§ Given data:
● ● ●

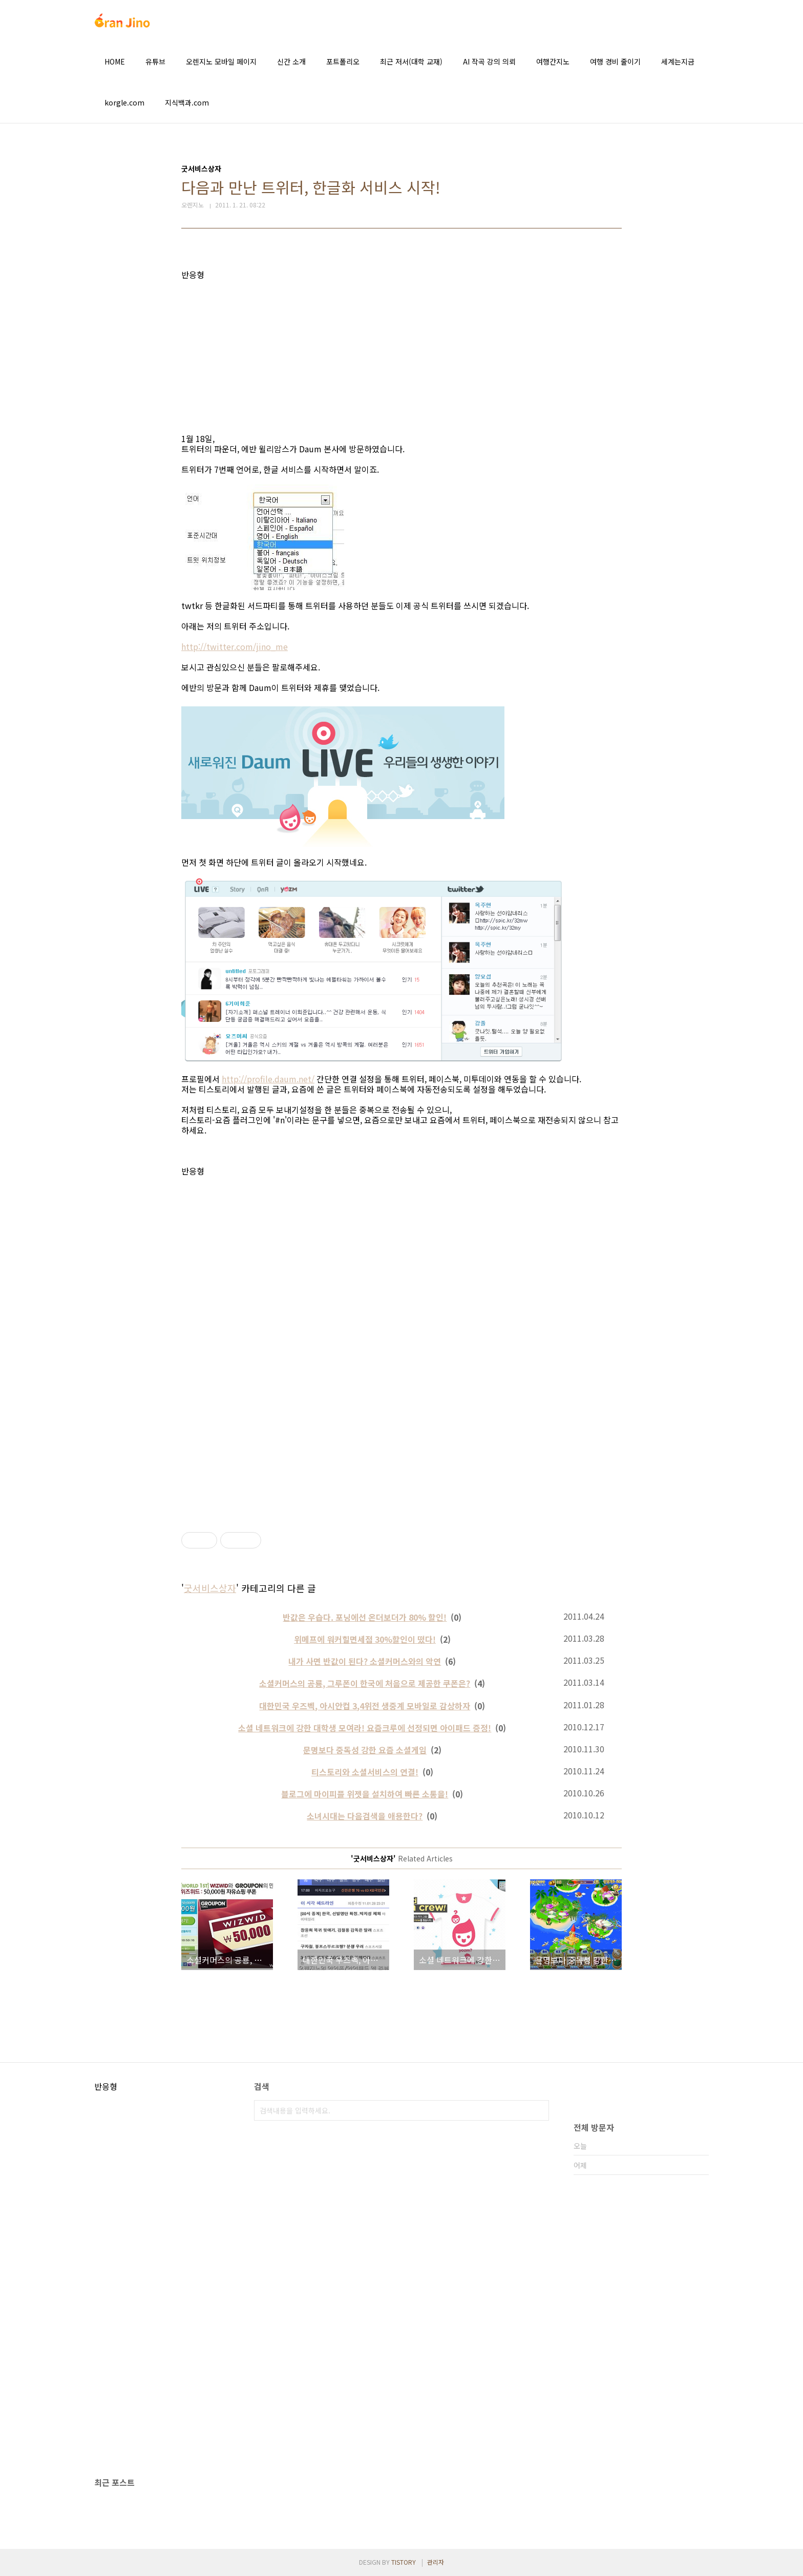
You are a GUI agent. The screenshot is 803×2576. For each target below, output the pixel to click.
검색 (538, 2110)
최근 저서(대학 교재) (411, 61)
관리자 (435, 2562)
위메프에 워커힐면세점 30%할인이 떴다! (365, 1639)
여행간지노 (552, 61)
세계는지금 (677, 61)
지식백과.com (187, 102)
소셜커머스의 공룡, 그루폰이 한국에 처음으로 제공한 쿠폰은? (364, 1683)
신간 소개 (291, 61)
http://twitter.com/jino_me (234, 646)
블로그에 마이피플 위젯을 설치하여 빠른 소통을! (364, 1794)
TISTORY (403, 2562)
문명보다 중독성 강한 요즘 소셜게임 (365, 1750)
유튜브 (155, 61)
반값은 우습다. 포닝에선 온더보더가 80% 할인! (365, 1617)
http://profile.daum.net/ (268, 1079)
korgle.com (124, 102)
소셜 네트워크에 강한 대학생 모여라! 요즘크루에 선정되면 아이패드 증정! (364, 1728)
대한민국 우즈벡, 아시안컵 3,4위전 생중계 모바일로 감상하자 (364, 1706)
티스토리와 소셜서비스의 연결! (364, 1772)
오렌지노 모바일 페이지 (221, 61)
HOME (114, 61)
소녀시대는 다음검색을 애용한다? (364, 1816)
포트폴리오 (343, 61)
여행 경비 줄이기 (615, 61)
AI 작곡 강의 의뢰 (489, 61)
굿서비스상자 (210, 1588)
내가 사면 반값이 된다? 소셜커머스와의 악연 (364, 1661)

● ● ●

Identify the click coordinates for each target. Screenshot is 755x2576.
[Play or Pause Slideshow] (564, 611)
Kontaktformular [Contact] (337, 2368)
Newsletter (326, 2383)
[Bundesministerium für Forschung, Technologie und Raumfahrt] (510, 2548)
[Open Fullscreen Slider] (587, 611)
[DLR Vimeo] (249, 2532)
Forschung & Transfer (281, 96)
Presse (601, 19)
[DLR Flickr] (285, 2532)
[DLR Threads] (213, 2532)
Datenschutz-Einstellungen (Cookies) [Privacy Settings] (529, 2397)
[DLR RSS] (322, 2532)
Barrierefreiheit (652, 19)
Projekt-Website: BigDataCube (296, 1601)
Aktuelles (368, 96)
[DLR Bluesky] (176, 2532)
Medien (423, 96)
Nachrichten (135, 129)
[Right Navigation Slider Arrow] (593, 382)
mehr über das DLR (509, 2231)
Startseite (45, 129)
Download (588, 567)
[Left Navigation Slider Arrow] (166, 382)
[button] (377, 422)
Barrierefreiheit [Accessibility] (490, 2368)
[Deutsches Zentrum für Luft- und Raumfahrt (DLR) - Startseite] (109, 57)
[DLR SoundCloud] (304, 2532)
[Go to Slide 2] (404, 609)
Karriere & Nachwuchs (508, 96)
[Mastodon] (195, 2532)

● ● ●

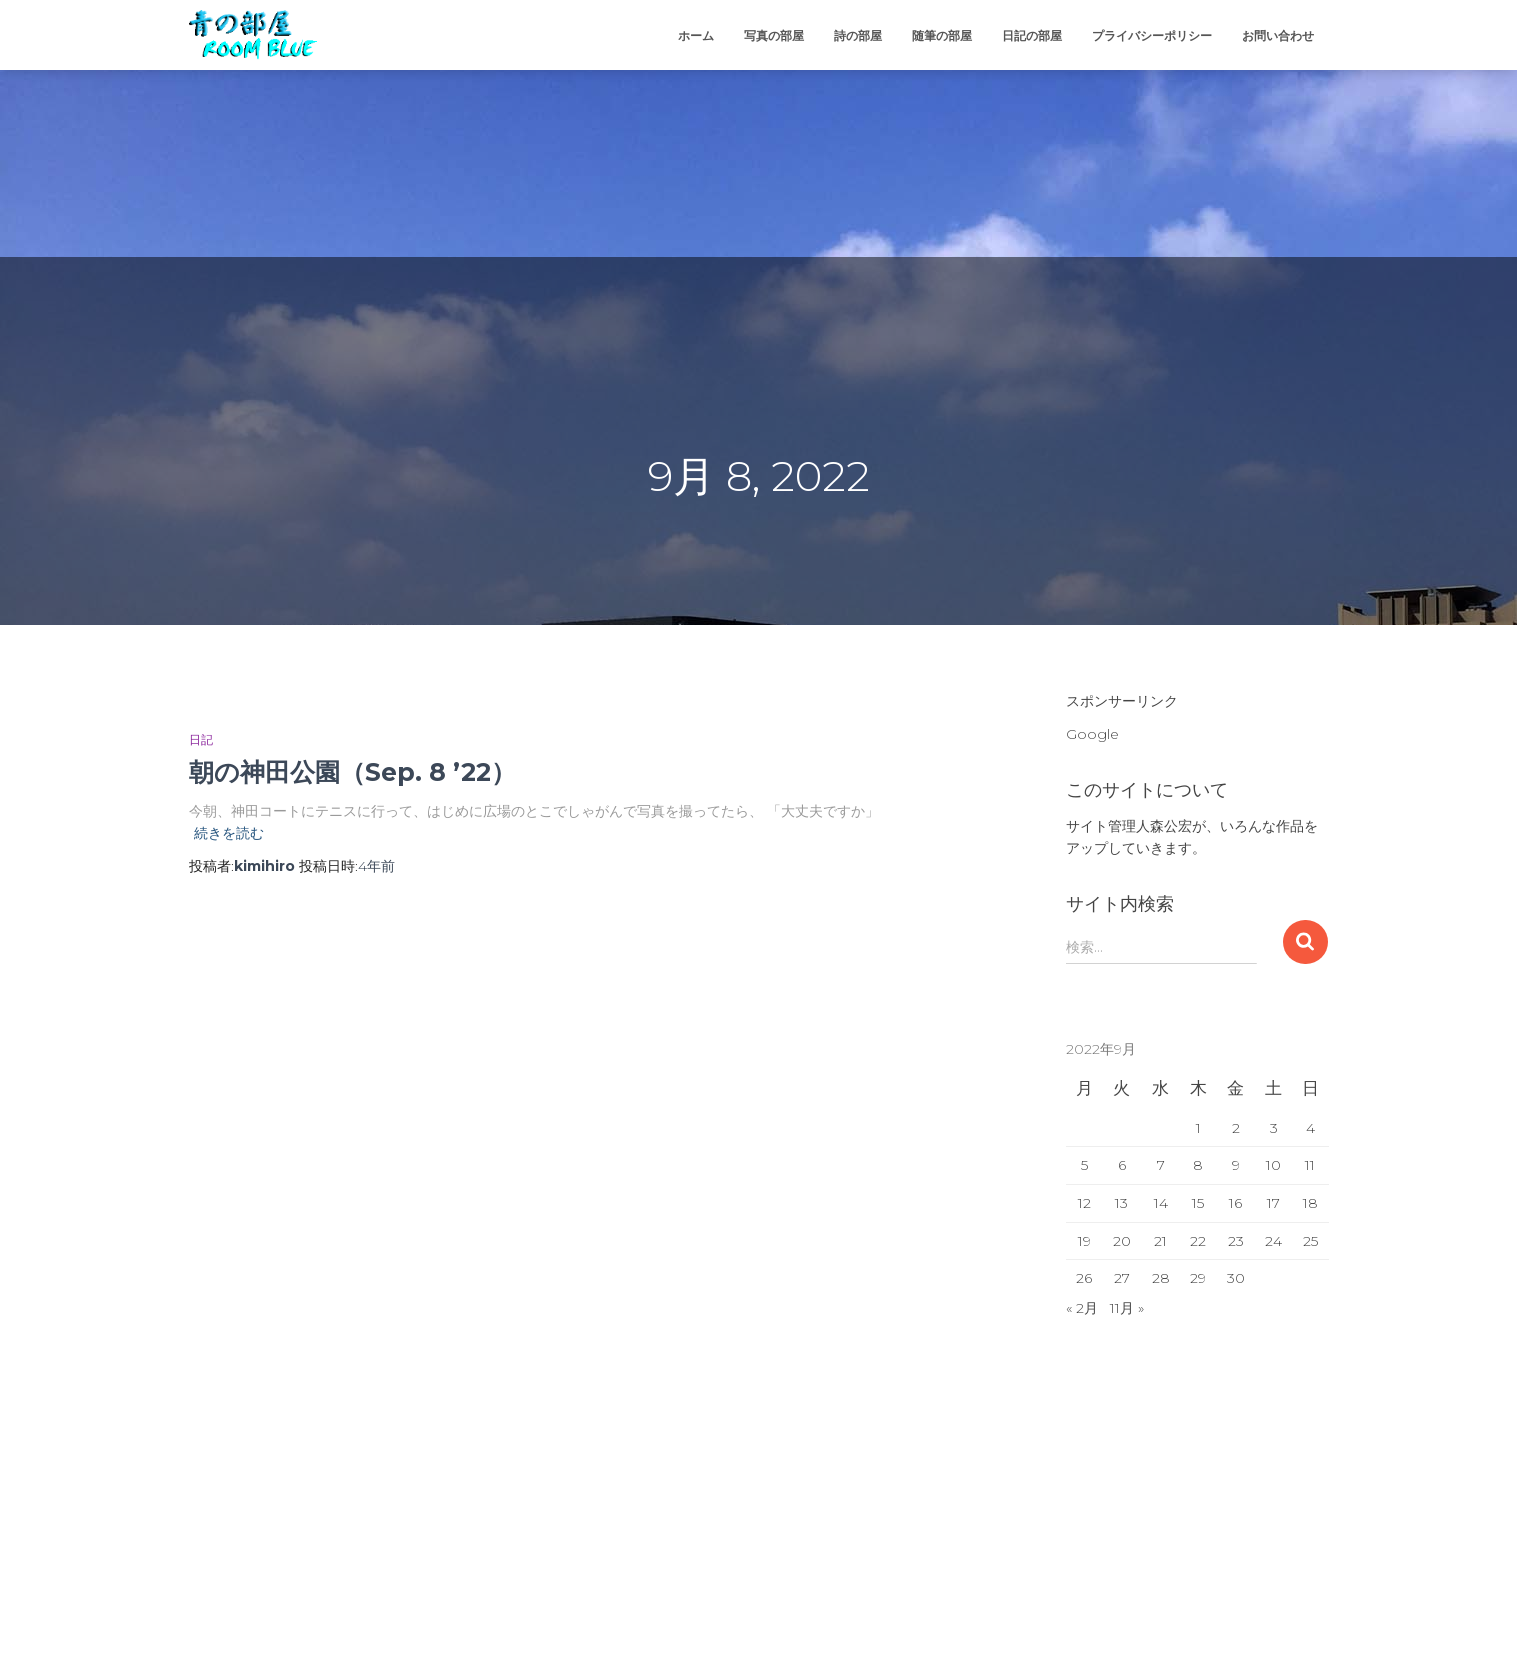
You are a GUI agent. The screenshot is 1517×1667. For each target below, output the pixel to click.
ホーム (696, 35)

● ● ●

§ Problem: Quote the listing above, but only from the line that shows "You are a GUI agent. The screenshot is 803×2576." through the line that shows "블로그에 마이피플 위젯을 설치하여 빠른 소통을! (364, 1794)".

§ Task response:
You are a GUI agent. The screenshot is 803×2576. For each target below, output the pixel to click.
검색 (538, 2110)
최근 저서(대학 교재) (411, 61)
관리자 (435, 2562)
위메프에 워커힐면세점 30%할인이 떴다! (365, 1639)
여행간지노 (552, 61)
세계는지금 (677, 61)
지식백과.com (187, 102)
소셜커머스의 공룡, 그루폰이 한국에 처음으로 제공한 쿠폰은? (364, 1683)
신간 소개 (291, 61)
http://twitter.com/jino_me (234, 646)
블로그에 마이피플 위젯을 설치하여 빠른 소통을! (364, 1794)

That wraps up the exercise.